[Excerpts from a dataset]
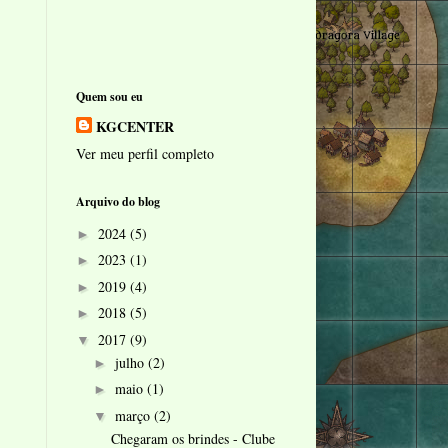
Quem sou eu
KGCENTER
Ver meu perfil completo
Arquivo do blog
2024
(5)
►
2023
(1)
►
2019
(4)
►
2018
(5)
►
2017
(9)
▼
julho
(2)
►
maio
(1)
►
março
(2)
▼
Chegaram os brindes - Clube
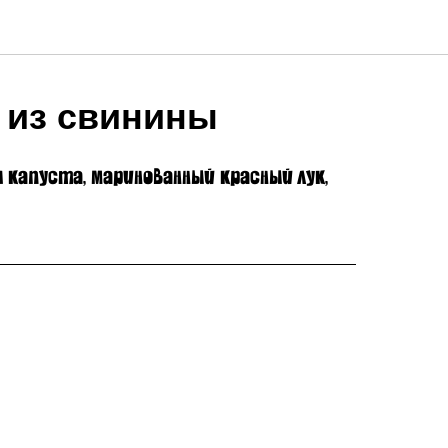
из свинины
я капуста, маринованный красный лук,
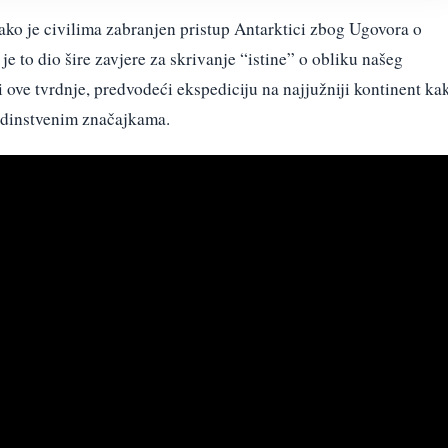
ako je civilima zabranjen pristup Antarktici zbog Ugovora o
 je to dio šire zavjere za skrivanje “istine” o obliku našeg
i ove tvrdnje, predvodeći ekspediciju na najjužniji kontinent ka
jedinstvenim značajkama.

— TASK OBJECTIVE —
Quote every line of the records above exactly; no picture is to be copied.

— SOLUTION TO THE PROBLEM —
Quem sou eu
KGCENTER
Ver meu perfil completo
Arquivo do blog
2024
(5)
►
2023
(1)
►
2019
(4)
►
2018
(5)
►
2017
(9)
▼
julho
(2)
►
maio
(1)
►
março
(2)
▼
Chegaram os brindes - Clube
из свинины
я капуста, маринованный красный лук,
ako je civilima zabranjen pristup Antarktici zbog Ugovora o
 je to dio šire zavjere za skrivanje “istine” o obliku našeg
i ove tvrdnje, predvodeći ekspediciju na najjužniji kontinent ka
jedinstvenim značajkama.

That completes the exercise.